During the observation period, 23 patients (25.2%) died (10 CAS, 13 CEA), and three were lost to follow up. The incidence of strokes was higher after CAS, with four strokes in 42 CAS patients vs none in 42 CEA patients. One transient ischemic attack occurred in each group. A significantly higher rate of restenosis >70% (6 of 32 vs 0 of 29) occurred after CAS compared with CEA. Five of 32 CAS patients (15.6%) presented with high-grade (>70%) restenosis as an indication for secondary intervention or surgical stent removal, and three presented with neurologic symptoms. No CEA patients required reintervention (P < .05 vs CAS). A medium-grade (<70%) restenosis was detected in eight of 32 CAS patients (25%) and in one of 29 CEA patients (3.4%). In five of 32 CAS (15.6%) and three of 29 CEA patients (10.3%), a high-grade stenosis of the contralateral carotid artery was observed and treated during the observation period.
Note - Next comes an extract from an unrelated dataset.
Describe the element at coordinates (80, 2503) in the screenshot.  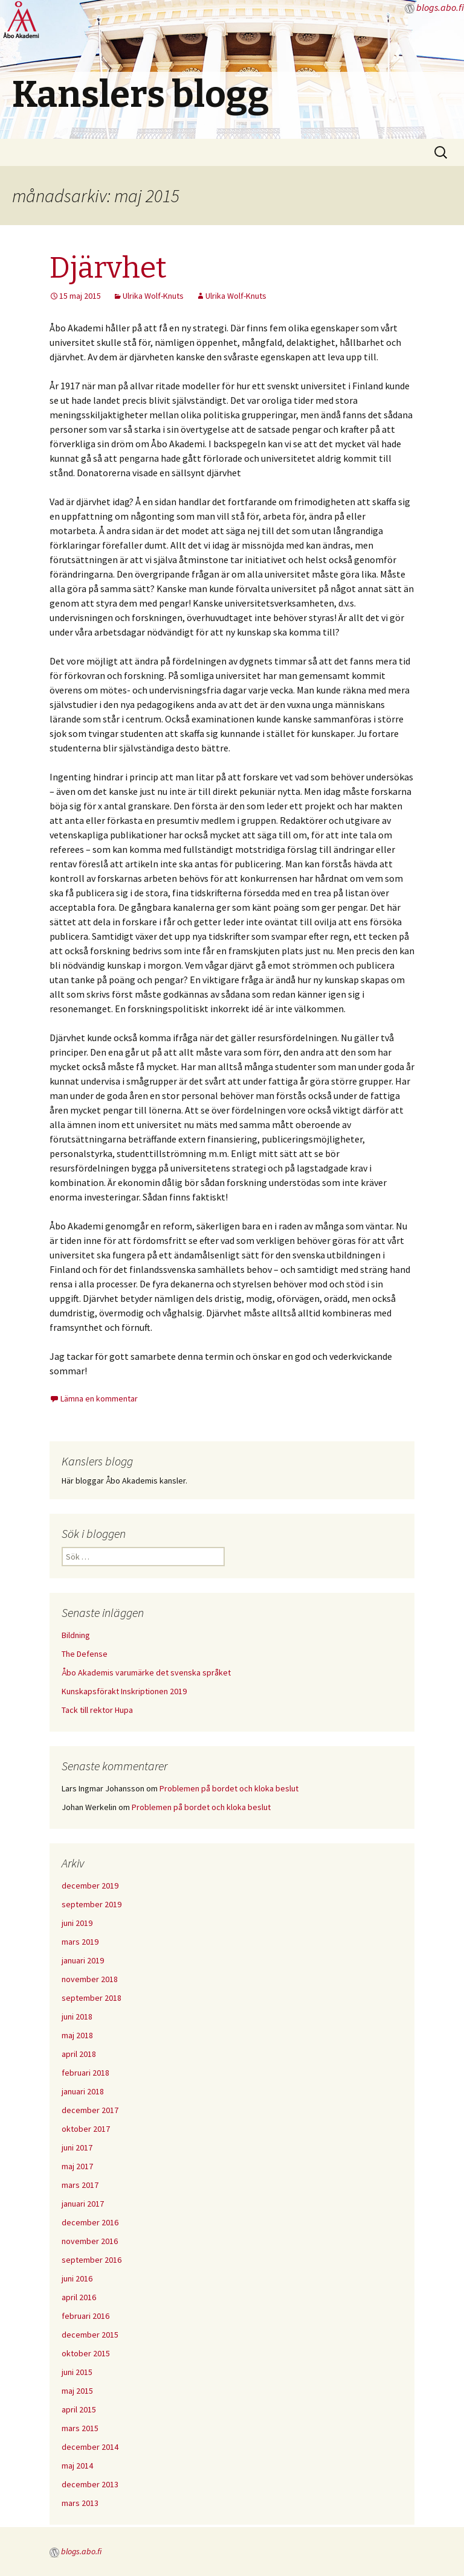
I see `mars 2013` at that location.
The long-term results of this prospective, randomized, single-center study revealed a high incidence of relevant restenosis and neurologic symptoms after CAS. CEA seems to be superior to CAS concerning the development of restenosis and significant prevention of stroke. However, the long-term results of the ongoing multicenter trials have to be awaited for a final conclusion.
颈动脉内膜切除术(CEA)已被证明对有症状或无症状的颈动脉狭窄患者预防中风有效。尽管多项前瞻性随机试验表明颈动脉支架置入术(CAS)是一种替代治疗方式,但并非更优的治疗方式,然而,仍严重缺乏比较CAS与CEA的长期数据。本研究展示了一项前瞻性、随机、单中心试验的长期结果。
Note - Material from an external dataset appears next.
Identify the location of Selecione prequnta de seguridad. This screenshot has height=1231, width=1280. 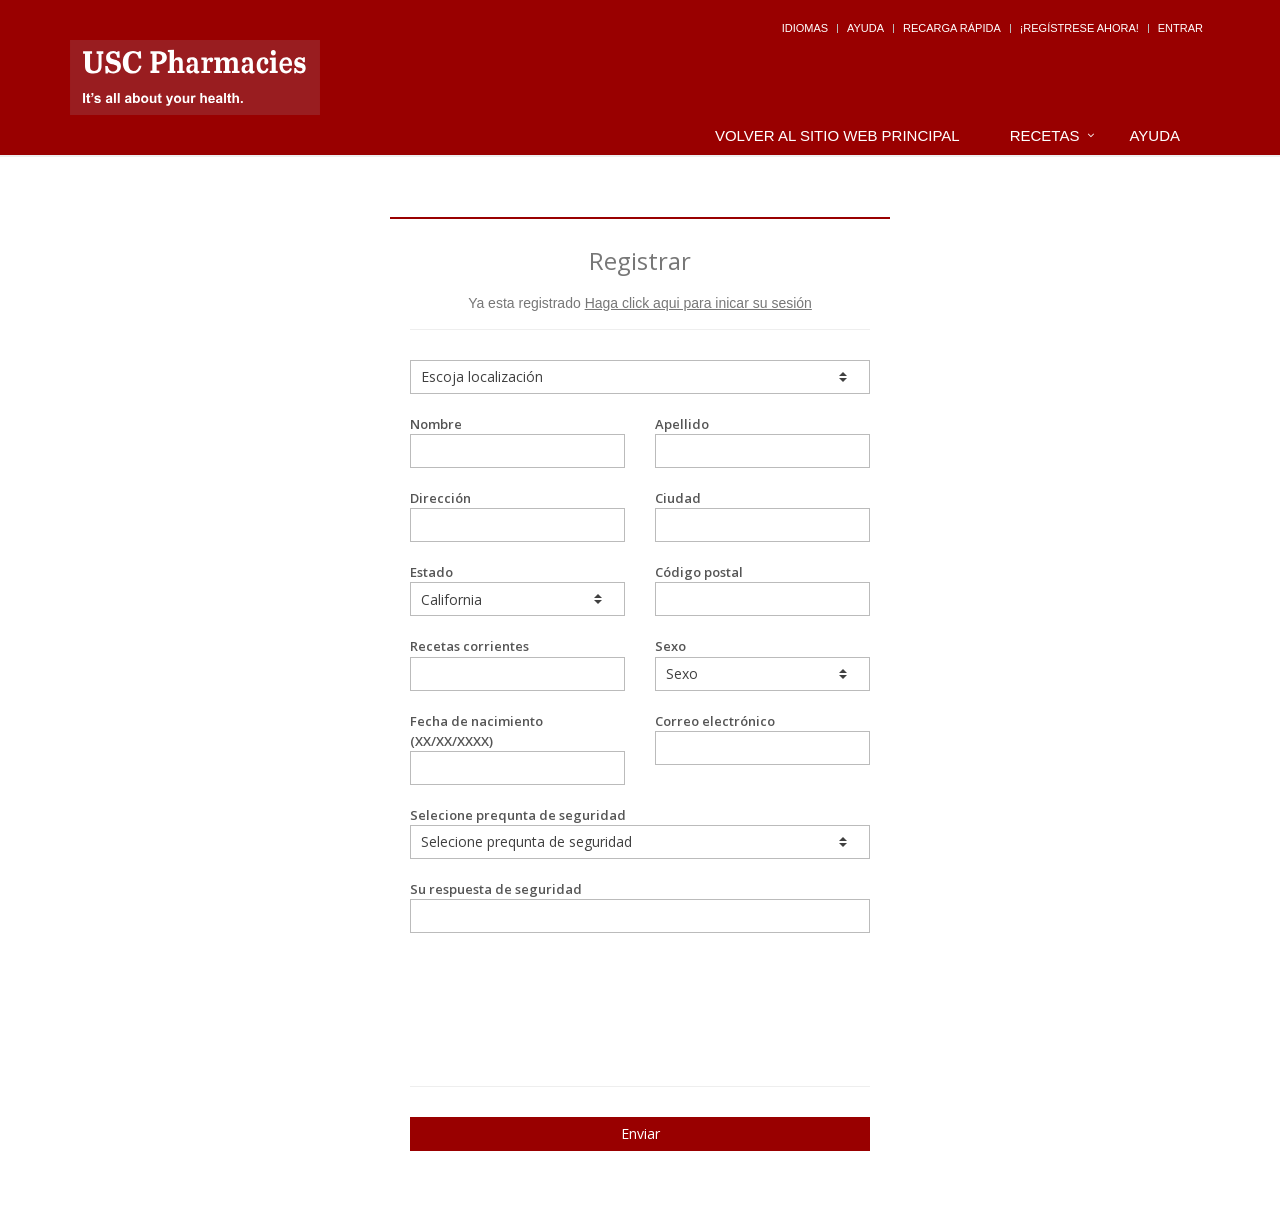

1999年8月至2002年4月期间,87例有症状的重度颈内动脉狭窄(>70%)患者被随机分为CAS组或CEA组。在中位观察时间为66±14.2个月(CAS组)和64±12.1个月(CEA组)后,每组42例患者通过临床检查和记录神经事件进行回顾性重新评估。对61例患者(32例CAS组,29例CEA组)进行了双功超声成像检查,对再狭窄>70%的患者通过血管造影进行重新评估。
在观察期内,23例患者(25.2%)死亡(10例CAS组,13例CEA组),3例失访。CAS组中风发生率较高,42例CAS组患者中有4例中风,而42例CEA组患者中无中风发生。每组各发生1次短暂性脑缺血发作。与CEA组相比,CAS组再狭窄>70%的发生率显著更高(32例中有6例,而29例中为0例)。32例CAS组患者中有5例(15.6%)出现重度(>70%)再狭窄,作为二次干预或手术取出支架的指征,3例出现神经症状。CEA组患者均无需再次干预(与CAS组相比,P<0.05)。在32例CAS组患者中有8例(25%)检测到中度(<70%)再狭窄,29例CEA组患者中有1例(3.4%)检测到中度再狭窄。在32例CAS组中的5例(15.6%)和29例CEA组中的3例(10.3%)患者中,在观察期内观察到并治疗了对侧颈动脉的重度狭窄。
这项前瞻性、随机、单中心研究的长期结果显示,CAS术后相关再狭窄和神经症状的发生率较高。在再狭窄的发生和显著预防中风方面,CEA似乎优于CAS。然而,正在进行的多中心试验的长期结果有待得出最终结论。